Skip to main content
Sandro Gauci

Sandro Gauci, Enable Security

Details about CVE-2020-26262, bypass of Coturn’s default access control protection

Published on Jan 11, 2021 in , , ,

Video demonstration

The following demonstration shows the security bypass of the default coturn configuration on IPv4:

Background: why does coturn have default access control rules in the first place?

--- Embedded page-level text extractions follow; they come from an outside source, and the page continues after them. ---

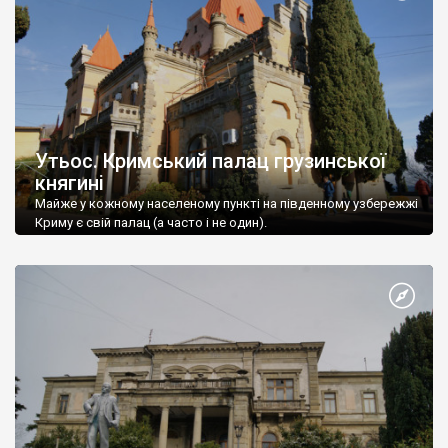
Утьос. Кримський палац грузинської
княгині
Майже у кожному населеному пункті на південному узбережжі
Криму є свій палац (а часто і не один).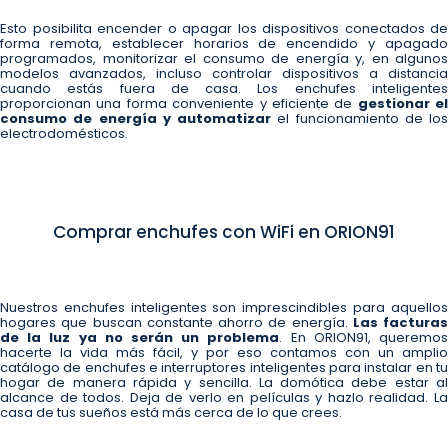
Esto posibilita encender o apagar los dispositivos conectados de
forma remota, establecer horarios de encendido y apagado
programados, monitorizar el consumo de energía y, en algunos
modelos avanzados, incluso controlar dispositivos a distancia
cuando estás fuera de casa. Los enchufes inteligentes
proporcionan una forma conveniente y eficiente de
gestionar el
consumo de energía y automatizar
el funcionamiento de los
electrodomésticos.
Comprar enchufes con WiFi en ORION91
Nuestros enchufes inteligentes son imprescindibles para aquellos
hogares que buscan constante ahorro de energía.
Las facturas
de la luz ya no serán un problema
. En ORION91, queremo
hacerte la vida más fácil, y por eso contamos con un amplio
catálogo de enchufes e interruptores inteligentes para instalar en tu
hogar de manera rápida y sencilla. La domótica debe estar al
alcance de todos. Deja de verlo en películas y hazlo realidad. La
casa de tus sueños está más cerca de lo que crees.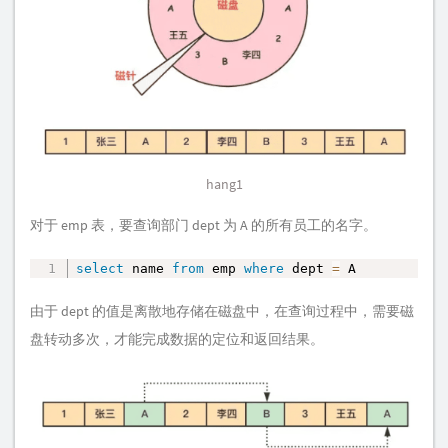
hang1
对于 emp 表，要查询部门 dept 为 A 的所有员工的名字。
select
 name 
from
 emp 
where
 dept 
=
 A
复制
由于 dept 的值是离散地存储在磁盘中，在查询过程中，需要磁
盘转动多次，才能完成数据的定位和返回结果。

TURN servers are an important part of many WebRTC infrastructures because they make it possible to relay the media even for hosts behind restrictive NAT. We wrote about this extensively in the post called How we abused Slack’s TURN servers to gain access to internal services. To summarize: from the perspective of a pentester, a TURN server is very similar to a proxy server, allowing relaying of TCP connections and UDP packets. One somewhat obvious problem is that attackers can abuse these TURN servers to connect to network services behind the firewall, such as those on the TURN server itself. To address this problem, coturn prevents connections to loopback IP addresses 127.0.0.1 on IPv4 and [::1] on IPv6. This default protection mechanism has been there since coturn version 4.5.1.0 ‘dan Eider’ which was released back in November 2018.

Do keep in mind that coturn can also block relaying to peers by using the denied-peer-ip setting. Therefore, coturn has both a default block for loopback addresses, and can be configured to further block peer addresses by using the settings.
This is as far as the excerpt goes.